A pochi chilometri dal centro abitato, in località Piano di Campo, sorge una chiesetta di campagna del XVIII secolo. Il luogo di culto rappresenta una località amata e venerata dagli abitanti del posto, luogo della manifestazione religiosa e popolare che anima e scandisce i ritmi della loro vita, la festa della Madonna di Piano di Campo. La prima domenica di maggio si svolge la processione per il trasferimento della statua della Madonna che, custodita per tutto l’anno nella cappella di campagna, viene portata in paese dove resta per tutto il mese. L’evento è celebrato con festeggiamenti in piazza che si protraggono fino a tarda notte. La cappella, a navata unica con tetto leggermente voltato e con un portale in pietra calcarea del XX secolo, custodisce la scultura lignea policroma della Madonna di Piano di Campo del XIV secolo, raffigurante la Vergine seduta in trono che sorregge il Bambino sulla gamba sinistra. La statua è corredata da due angioletti reggicandela che l’accompagnano in processione. Sulla strada che dal centro abitato di Oliveto Lucano porta alla cappella sono alloggiati, ai margini della strada, diversi poggi in pietra calcarea sui quali in passato, quando la statua era portata a spalla, veniva poggiata la Madonna.

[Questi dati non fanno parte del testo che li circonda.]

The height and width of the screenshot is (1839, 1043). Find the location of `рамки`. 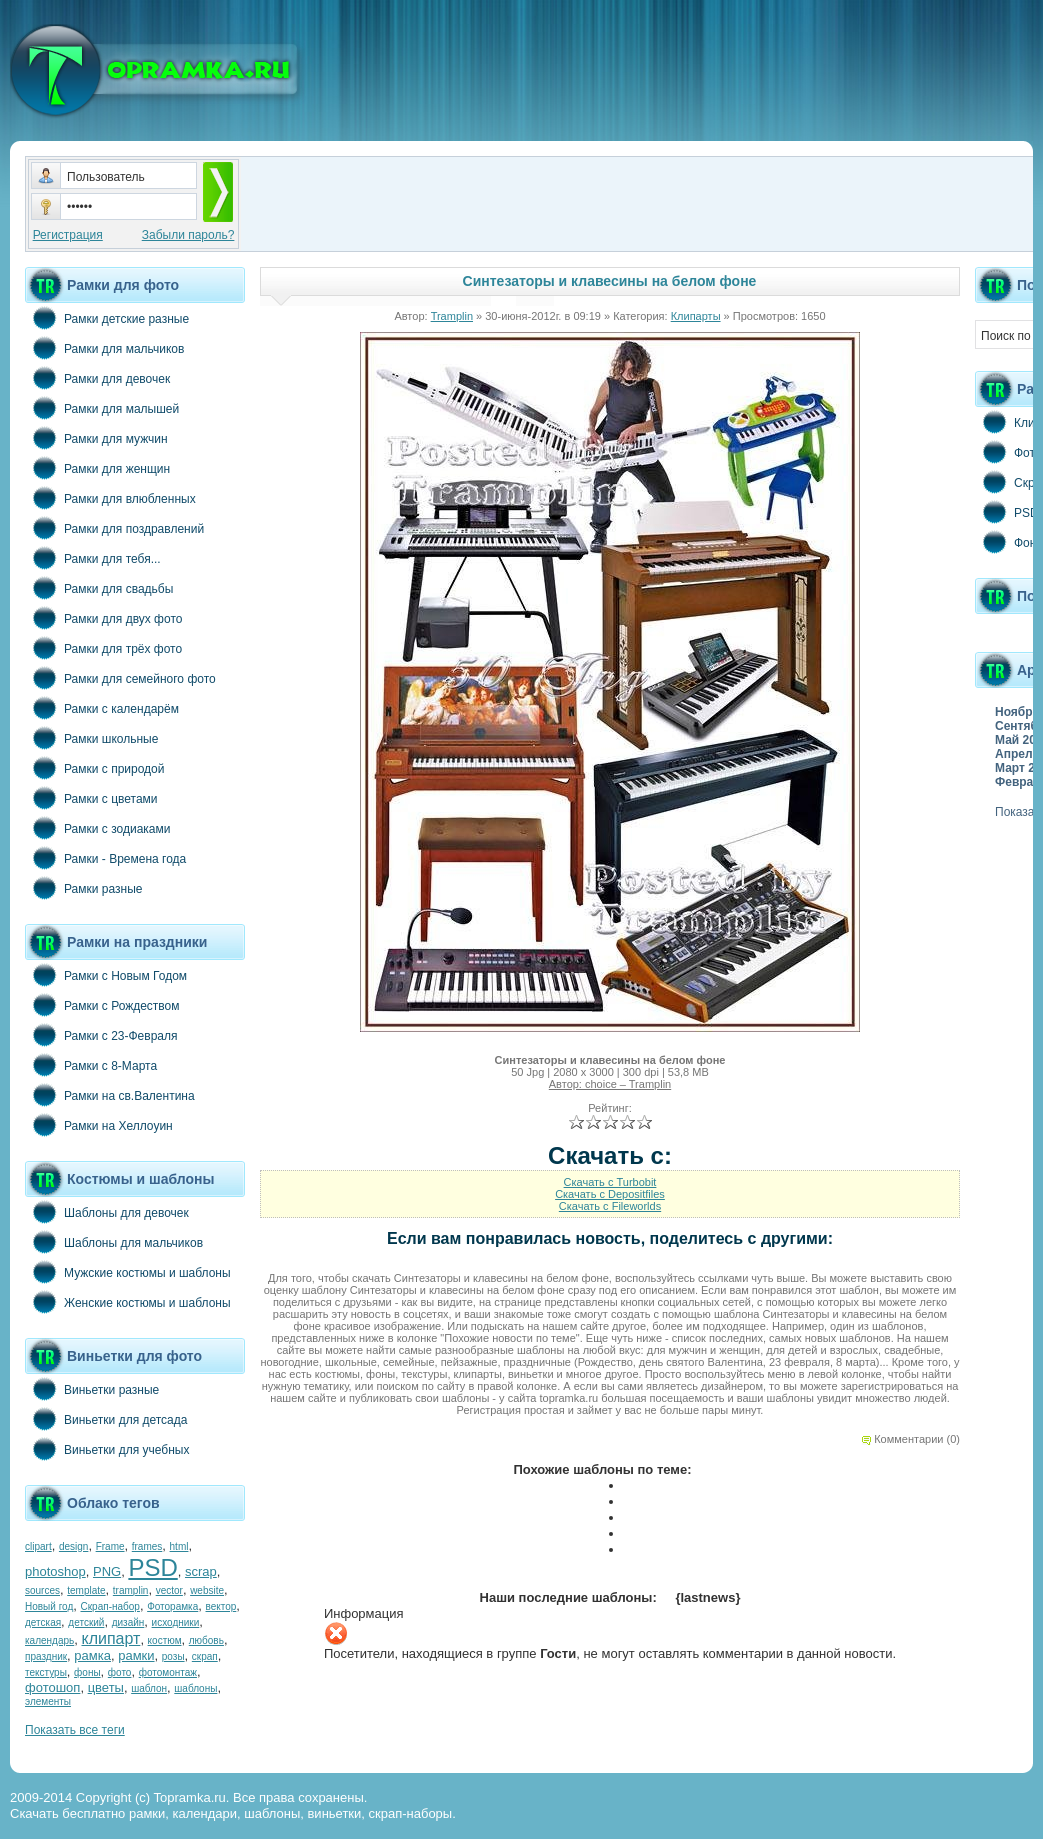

Oggi questi altarini hanno perso la loro funzione originaria, perchè la statua viene trasportata su un carrello motorizzato, ma rimango lì come silienziosi testimoni di una religiosità popolare radicata e genuina a testimonianza della devozione di ricchi e poveri che per ringraziare la Protettrice, magari per una grazia ricevuta o per chiedere protezione, avevano eretto il poggio.

Il Maggio di Oliveto

Oliveto Lucano è teatro ogni anno di una delle feste popolari più coinvolgenti della regione, il Maggio dedicato a S. Cipriano, patrono del paese. L’antichissimo rito, di origine pagana, rappresenta un inno alla fertilità della terra attraverso l’unione nuziale fra due alberi, il fusto di un cerro cioè il Maggio e la cima di un agrifoglio, che si celebra il 10/11 e 12 agosto, ed esprime compiutamente la centralità dei culti arborei. Il trasporto processionale dei due alberi è sicuramente la fase più spettacolare e coinvolgente che permette alla folla di diventare parte integrante del rito e rimanda a quel legame indossolubile che lega il Oliveto Lucano al territorio circostante ed ai fitti boschi che lo rivestono.

Le Cente

Le “cente”, che svilano per le vie del paese precedendo il Santo durante le processioni, sono delle costruzioni di candele addobbate con nastri, fiori e spighe realizzate per devozione. Un tempo dopo la processione venivano smantellate e le candele erano utilizzate in Chiesa oggi, venuta meno questa funzione per l’introduzione di candele artificiali, chi costruisce una “centa” lo fa unicamente per devozione e per mantenere viva una tradizione molto radicata. La sua realizzazione richiede mani esperte e la collaborazione e il lavoro di diverse donne. La base di lavoro è un telaio di legno che viene ricoperto da fettucce di stoffa bianca e da candele tutt’intorno, abbellito alle etremità da fiori e spighe e da un’immagine del Santo a cui è dedicata. Generalmente la mattina della festa, prima dell’inizio delle celebrazioni liturgiche, vengono portate in Chiesa accompagnate dalla banda e dopo la Santa Messa aprono la processione portate sulla testa dalle donne del paese.